- Your task
Below are entries; count the lines among them that contain the word "ENTRADA", and give only the count.

- Data to use
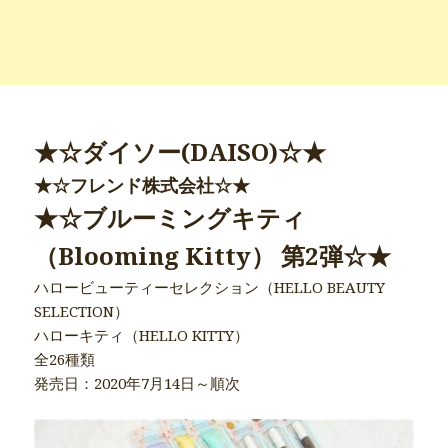
★☆ダイソー(DAISO)☆★
★☆フレンド株式会社☆★
★☆ブルーミングキティ
（Blooming Kitty） 第2弾☆★
ハロービューティーセレクション（HELLO BEAUTY
SELECTION）
ハローキティ（HELLO KITTY）
全26種類
発売日：2020年7月14日～順次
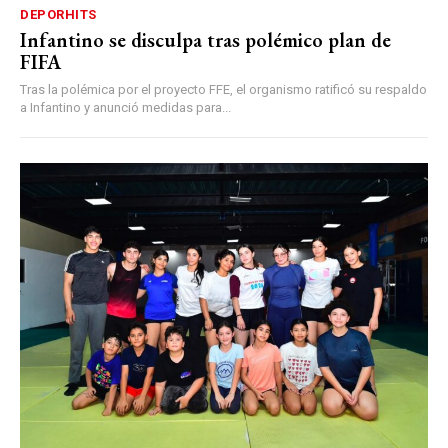
DEPORHITS
Infantino se disculpa tras polémico plan de
FIFA
Tras la polémica por el proyecto FFE, el organismo ratificó su respaldo
a Infantino y anunció medidas para...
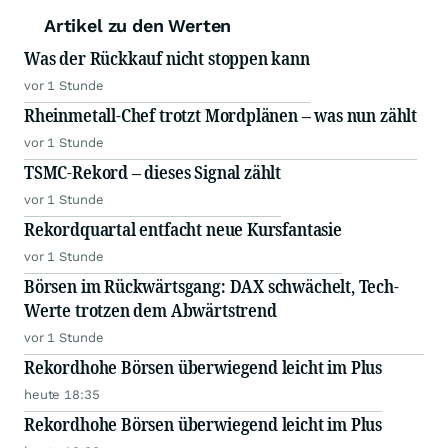
Artikel zu den Werten
Was der Rückkauf nicht stoppen kann
vor 1 Stunde
Rheinmetall-Chef trotzt Mordplänen – was nun zählt
vor 1 Stunde
TSMC-Rekord – dieses Signal zählt
vor 1 Stunde
Rekordquartal entfacht neue Kursfantasie
vor 1 Stunde
Börsen im Rückwärtsgang: DAX schwächelt, Tech-
Werte trotzen dem Abwärtstrend
vor 1 Stunde
Rekordhohe Börsen überwiegend leicht im Plus
heute 18:35
Rekordhohe Börsen überwiegend leicht im Plus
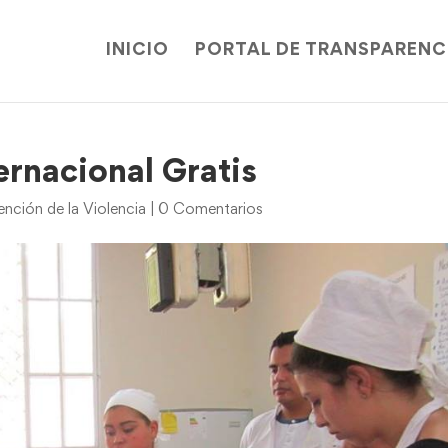
INICIO
PORTAL DE TRANSPARENC
ernacional Gratis
ención de la Violencia
|
0 Comentarios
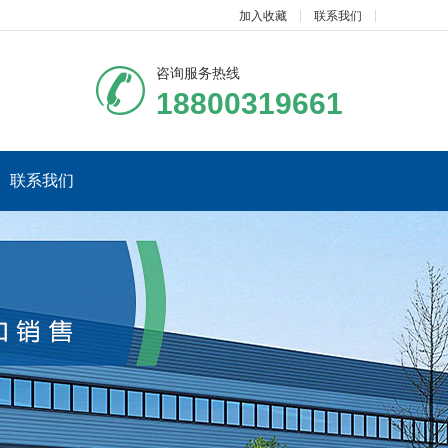
加入收藏
联系我们
咨询服务热线
18800319661
联系我们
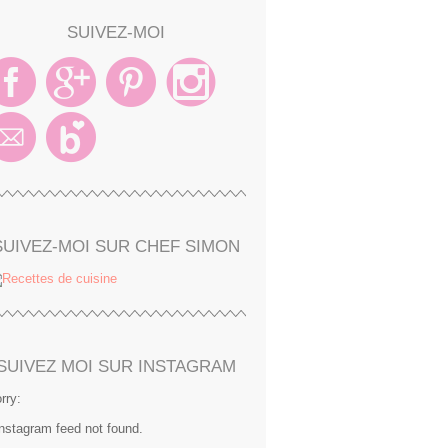
SUIVEZ-MOI
SUIVEZ-MOI SUR CHEF SIMON
SUIVEZ MOI SUR INSTAGRAM
rry:
Instagram feed not found.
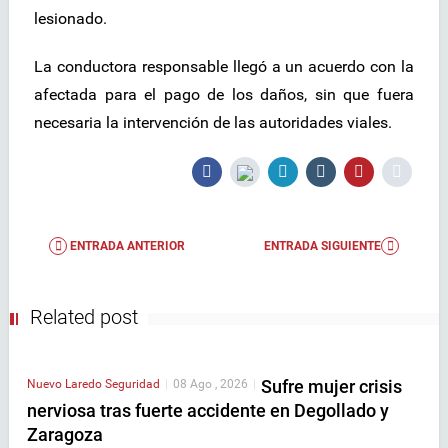
lesionado.
La conductora responsable llegó a un acuerdo con la
afectada para el pago de los daños, sin que fuera
necesaria la intervención de las autoridades viales.
ENTRADA ANTERIOR
ENTRADA SIGUIENTE
Related post
Sufre mujer crisis
Nuevo Laredo
Seguridad
|
08 Ago , 2026
|
nerviosa tras fuerte accidente en Degollado y
Zaragoza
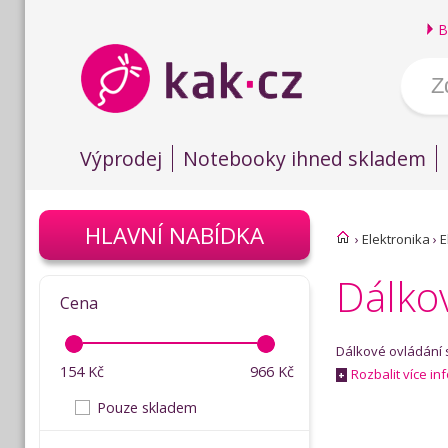
B
Výprodej
Notebooky ihned skladem
HLAVNÍ NABÍDKA
›
Elektronika
›
E
Dálko
Cena
Dálkové ovládání 
154
Kč
966
Kč
Rozbalit více in
+
Pouze skladem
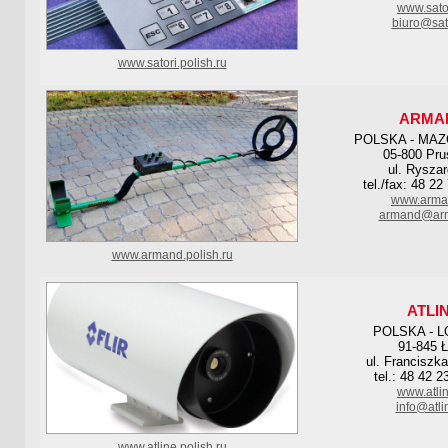
www.sator
biuro@sato
www.satori.polish.ru
ARMA
POLSKA - MA
05-800 Pr
ul. Rysza
tel./fax: 48 22
www.arma
armand@arm
www.armand.polish.ru
ATLI
POLSKA - L
91-845 
ul. Franciszk
tel.: 48 42 2
www.atlin
info@atli
www.atline.polish.ru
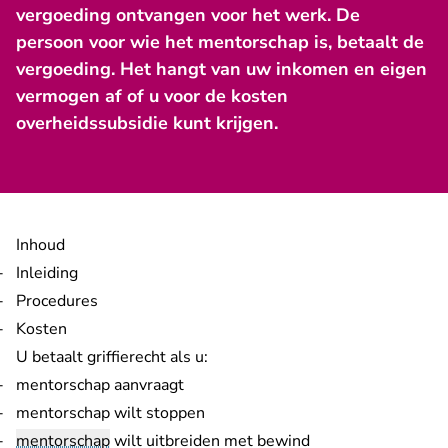
vergoeding ontvangen voor het werk. De
persoon voor wie het mentorschap is, betaalt de
vergoeding. Het hangt van uw inkomen en eigen
vermogen af of u voor de kosten
overheidssubsidie kunt krijgen.
Inhoud
Inleiding
Procedures
Kosten
U betaalt griffierecht als u:
mentorschap aanvraagt
mentorschap wilt stoppen
mentorschap
wilt uitbreiden met bewind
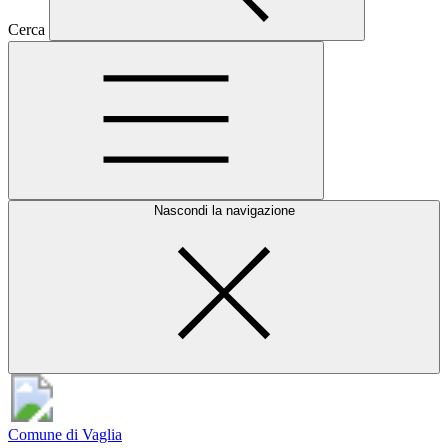
Cerca
Nascondi la navigazione
Comune di Vaglia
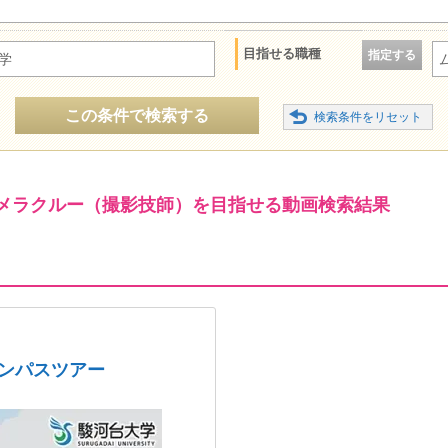
目指せる職種
指定する
学
この条件で検索する
メラクルー（撮影技師）を目指せる動画検索結果
ャンパスツアー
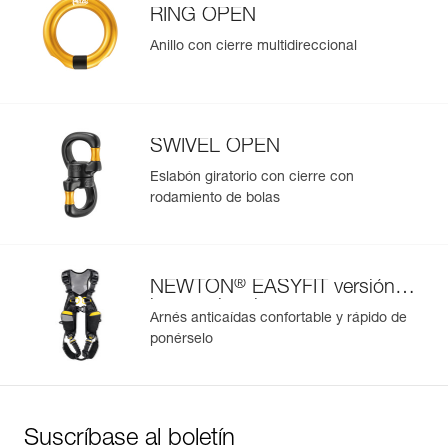
RING OPEN
Anillo con cierre multidireccional
SWIVEL OPEN
Eslabón giratorio con cierre con
rodamiento de bolas
®
NEWTON
EASYFIT versión
internacional
Arnés anticaídas confortable y rápido de
ponérselo
Suscríbase al boletín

- Response
2